Este fenómeno, ha crecido en nuestro país, en parte como producto de cambios en la estructura y organización del Estado y la economía: actividades que fueron monopolio estatal, hoy pueden estar dadas en concesión (construcción de carreteras) o puede haber competencia pública-privada (banca, servicios financieros). Esto, junto a un crecimiento acelerado de la economía y el crecimiento de la población, hace que the stakes (lo que está en juego) sea mucho mayor, y por tanto, también los intereses. Pero además, ese nuevo ¨modelo¨, requiere procedimientos de licitación, con todas sus etapas y complicaciones: asignación y supervisión de cumplimiento de los contratos, eventual establecimiento de multas y castigos, reparación de errores, etc. Y esto aumenta las ¨interfases¨ entre el interés público y el privado, y la acción de más personas, creando, aun en el mejor de los mundos, bases para la discrepancia, el conflicto y hasta la colusión; también para la sospecha infundada y, con ella, la satanización.

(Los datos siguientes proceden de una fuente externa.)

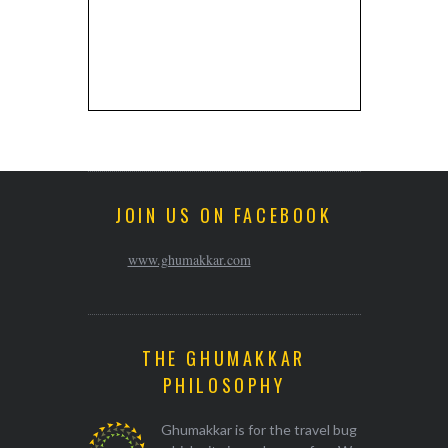
JOIN US ON FACEBOOK
www.ghumakkar.com
THE GHUMAKKAR
PHILOSOPHY
Ghumakkar is for the travel bug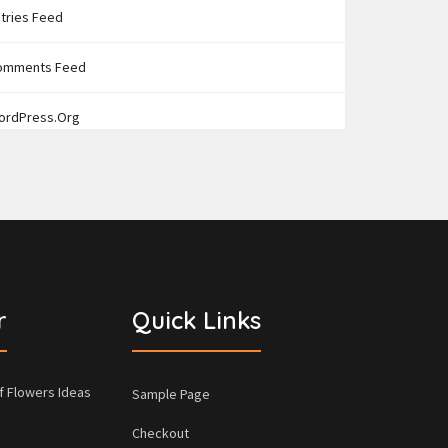
tries Feed
omments Feed
ordPress.org
r
Quick Links
f Flowers Ideas
Sample Page
Checkout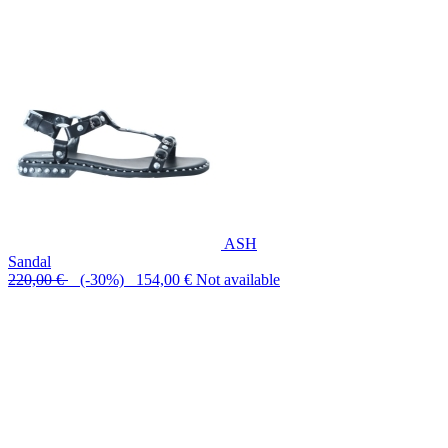
ASH
Sandal
220,00 €
(-30%) 154,00 €
Not available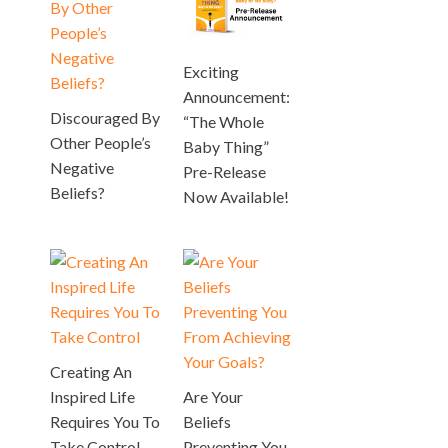
Exciting
Announcement:
Discouraged By
“The Whole
Other People’s
Baby Thing”
Negative
Pre-Release
Beliefs?
Now Available!
Creating An
Inspired Life
Are Your
Requires You To
Beliefs
Take Control
Preventing You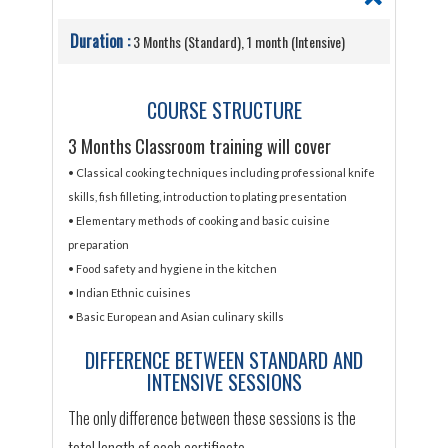
Duration :
3 Months (Standard), 1 month (Intensive)
COURSE STRUCTURE
3 Months Classroom training will cover
• Classical cooking techniques including professional knife
skills, fish filleting, introduction to plating presentation
• Elementary methods of cooking and basic cuisine
preparation
• Food safety and hygiene in the kitchen
• Indian Ethnic cuisines
• Basic European and Asian culinary skills
DIFFERENCE BETWEEN STANDARD AND
INTENSIVE SESSIONS
The only difference between these sessions is the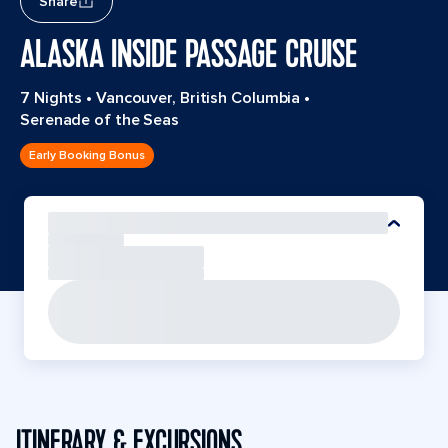
Share
ALASKA INSIDE PASSAGE CRUISE
7 Nights
•
Vancouver, British Columbia
•
Serenade of the Seas
Early Booking Bonus
ITINERARY & EXCURSIONS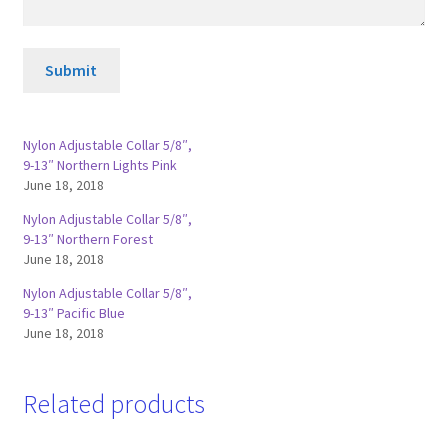
Submit
Nylon Adjustable Collar 5/8″,
9-13″ Northern Lights Pink
June 18, 2018
Nylon Adjustable Collar 5/8″,
9-13″ Northern Forest
June 18, 2018
Nylon Adjustable Collar 5/8″,
9-13″ Pacific Blue
June 18, 2018
Related products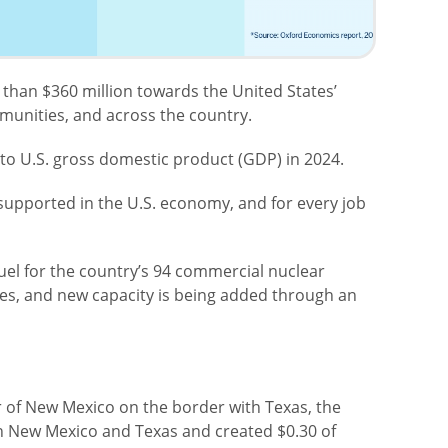
han $360 million towards the United States’
munities, and across the country.
to U.S. gross domestic product (GDP) in 2024.
supported in the U.S. economy, and for every job
uel for the country’s 94 commercial nuclear
ces, and new capacity is being added through an
r of New Mexico on the border with Texas, the
in New Mexico and Texas and created $0.30 of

Dos consecuencias funestas. Una vez que se ha instalado la satanización de la acción pública, hay dos tipos de consecuencias funestas: por una parte, generalizaciones negativas sobre el actuar de la administración pública y sus funcionarios; y por otra, una actitud defensiva de los funcionarios, evitando tomar cualquier riesgo, y de ese modo, posponiendo o trasladando la responsabilidad sobre las decisiones que les corresponde tomar.
Los efectos sociales de lo anterior son: por un lado, desprestigio de la función pública, perdiendo potenciales funcionarios de primer nivel, más grave en el caso de los puestos de alta dirección y gerencia publica; y por otro, mayor lentitud en las decisiones, pues todos “se pasan la pelota” y centralizan así las decisiones. Esto explica una parte de la ineficiencia del quehacer público y, además, abre espacios para mayor corrupción.
Círculo vicioso. Estamos ante un verdadero círculo vicioso, cuyo rompimiento requiere múltiples acciones: mayor rigor analítico en las denuncias, castigo ante la evasión de responsabilidades, mayor transparencia en todos los procesos (concursos, licitaciones, adjudicaciones, supervisión, multas...). También cambio hacia un nuevo modelo de administración o gestión pública, más profesional, orientado a hallar soluciones legales y eficientes y no obstáculos y barreras; separación de responsabilidades políticas y administrativas; aceleración de generación de oportunidades en la iniciativa privada, con empresas de diverso tamaño; cambio en los regímenes de contratación pública, mejores incentivos por buen desempeño a lo largo de la carrera y no al momento de la jubilación.
El contexto en que esto puede empezar a ser posible es la gestación de un marco socioeconómico, en el que todos nos sintamos parte del mismo proyecto nacional y en el que la equidad sea la regla de oro.